# Need to repair "loose" reel seat...



## Shallowminded6200

I have an Allstar 6'6'" topwater that the blank has come loose in the reel seat. You can hold the reel and turn the handle (butt end) and the whole blank will turn slightly. I assume whatever adhesive was used between the seat and blank has given up.

I would like to find out what options I have concerning repairing this or...if it can be done?

Thanks in advance....


----------



## Goags

What kind of reel seat does it have...exposed area near the trigger or no? The quickest and easiest repair would be to dremel some small holes and pump some epoxy in there. The trick is to stay off the blank w/ the dremel. Knowing what kind of seat and how it fits to the blank helps.


----------



## Shallowminded6200

The reel seat only has "Allstar" where the reel mounts and it is the type that has the blank exposed in front of the trigger.


----------



## Silverfox1

I use to pull the foregrip off of the rod and slide the reelseat up and reglue it and then take a new foregrip size it, split it with a razor blade and glue it bake to the rod.


----------



## Terry G.

i have fixed 2 reel seats that way (drilling holes in to the seat) and so far there holding, the trick i found was drill a minim of 2 holes to prevent a vapor lock when poring the epoxy in.


----------



## Wafflejaw

By far not my favorite repair...So if someone has a better way,Id Love to know!!
This was a demo I did for someone else on how I approach it...The reel seat was fine on this rod,But I was just showing where I drill,and how I removed the winding check infront to enter from there as well...As a matter of fact this is an All Star Classic rod,lol...
Too cap off the holes,I would just mix a little black pigment to re-seal em once the epoxy set inside.
But like Terry said...Two holes so
the air can escape when filling in the epoxy.


----------



## xxxxxQTRODS

*i love fixing reel seat*

reel seat work is good money for me. the problem with your reel seat is that it had masking tap for a spacer under. i was at a siminar few years ago and a guy giving a demo of putting on a seat and he was using masking tape. i told him that i learned from rodcrafter mag. not to use masking tap the glue would not bond to the finish on the tape. use paper tape they all looked at me like i was crazy. paper tap will soak the the glue into it.
why are u drilling a whole in the back of the seat when u have the back grip off. what u do if u can move that seat back cut some of the spacer a way really as much as u can. ok this the good part, never use the 60 min. epoxy to redue a seat us the paste epoxy, because it will fill and stay in place better.
on the front where u have pulled the seat back apply u some paste then push the seat forward. then on the back u just take ur spachely and fill in the back of the seat with the paste. u should have had the back of the blank cleaned and fitted with a piece of cork. ttake your paste go up and down the blank so u can fill in the space in the cork and the blank and u have it.


----------



## Wafflejaw

QTRODS said:


> reel seat work is good money for me. the problem with your reel seat is that it had masking tap for a spacer under. i was at a siminar few years ago and a guy giving a demo of putting on a seat and he was using masking tape. i told him that i learned from rodcrafter mag. not to use masking tap the glue would not bond to the finish on the tape. use paper tape they all looked at me like i was crazy. paper tap will soak the the glue into it.
> why are u drilling a whole in the back of the seat when u have the back grip off. what u do if u can move that seat back cut some of the spacer a way really as much as u can. ok this the good part, never use the 60 min. epoxy to redue a seat us the paste epoxy, because it will fill and stay in place better.
> on the front where u have pulled the seat back apply u some paste then push the seat forward. then on the back u just take ur spachely and fill in the back of the seat with the paste. u should have had the back of the blank cleaned and fitted with a piece of cork. ttake your paste go up and down the blank so u can fill in the space in the cork and the blank and u have it.
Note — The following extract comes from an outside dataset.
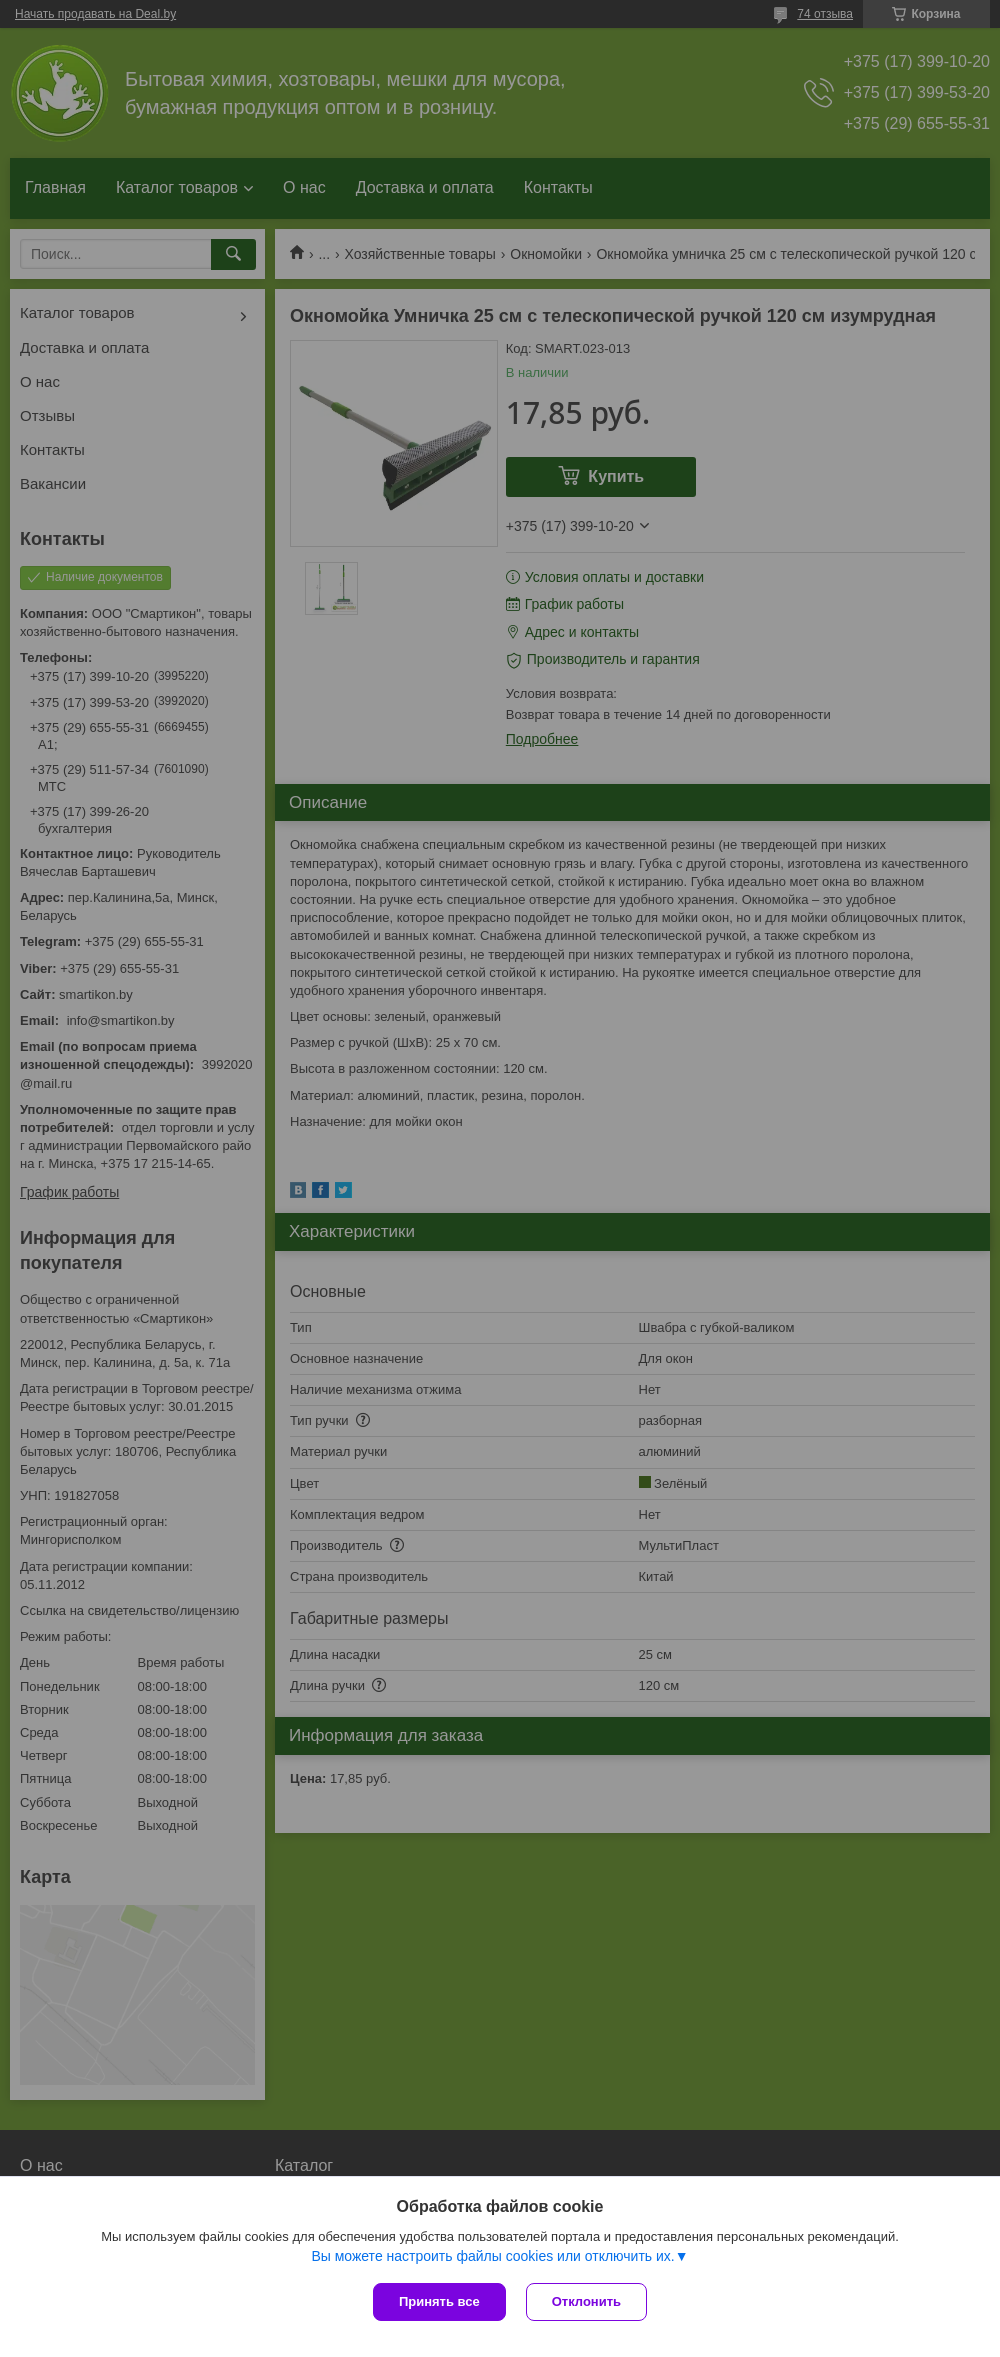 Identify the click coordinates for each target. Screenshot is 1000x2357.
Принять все (439, 2301)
Bennie those pictures are of a rod I was stripping completely.Not the OT's rod..The drilling in the seat were just for educational purposes when you cant slide a reel seat.I just took pictures before I completely removed it.


----------



## xxxxxQTRODS

Wafflejaw said:


> Bennie those pictures are of a rod I was stripping completely.Not the OT's rod..The drilling in the seat were just for educational purposes when you cant slide a reel seat.I just took pictures before I completely removed it.
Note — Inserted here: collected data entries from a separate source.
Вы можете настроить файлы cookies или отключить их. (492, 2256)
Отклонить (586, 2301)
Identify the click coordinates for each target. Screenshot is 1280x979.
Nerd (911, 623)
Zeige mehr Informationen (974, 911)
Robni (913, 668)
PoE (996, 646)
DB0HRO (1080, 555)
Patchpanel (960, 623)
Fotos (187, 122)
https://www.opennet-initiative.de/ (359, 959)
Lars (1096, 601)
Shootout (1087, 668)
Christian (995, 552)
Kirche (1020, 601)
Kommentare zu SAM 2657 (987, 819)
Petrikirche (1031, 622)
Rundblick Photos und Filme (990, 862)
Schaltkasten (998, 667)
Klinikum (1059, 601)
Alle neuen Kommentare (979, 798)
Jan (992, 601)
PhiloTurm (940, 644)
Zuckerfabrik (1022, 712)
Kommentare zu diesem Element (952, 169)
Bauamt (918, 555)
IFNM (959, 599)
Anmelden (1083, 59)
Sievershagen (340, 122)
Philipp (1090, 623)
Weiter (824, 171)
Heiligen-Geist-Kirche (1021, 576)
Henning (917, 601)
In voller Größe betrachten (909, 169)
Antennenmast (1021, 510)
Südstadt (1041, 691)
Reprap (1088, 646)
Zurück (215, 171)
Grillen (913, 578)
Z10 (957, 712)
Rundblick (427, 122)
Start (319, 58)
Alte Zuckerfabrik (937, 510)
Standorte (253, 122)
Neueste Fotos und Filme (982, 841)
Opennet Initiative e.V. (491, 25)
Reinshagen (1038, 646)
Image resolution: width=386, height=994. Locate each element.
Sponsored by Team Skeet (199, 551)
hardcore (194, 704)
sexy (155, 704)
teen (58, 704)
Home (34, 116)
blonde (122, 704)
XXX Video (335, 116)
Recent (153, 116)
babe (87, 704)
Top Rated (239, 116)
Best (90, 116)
sorry about that............bennie


----------



## johnmyjohn

Good techniques. The way I've fixed this problem is get a small syringe, about the size of the ones flex coat uses. Test drill a hole in a piece of plastic with a bit where the tip of the syringe fits tight. Drill that hole in the middle of the seat without hitting the blank. I prefer the top or where the reel sits if it's not a blank thru seat. Mix the epoxy and start injecting it in the hole while you move the seat around a bit. This will get the glue traveling all over the disengaged surface. If the seat is loose enough you won't need an air hole. You would be surprised how much one drop of glue will do let alone a 1/4 syringe. As far as using paper products for reel seat filler I've never understood. Not knocking people just not what I would use on something that's going to be submerged or wet a lot.


----------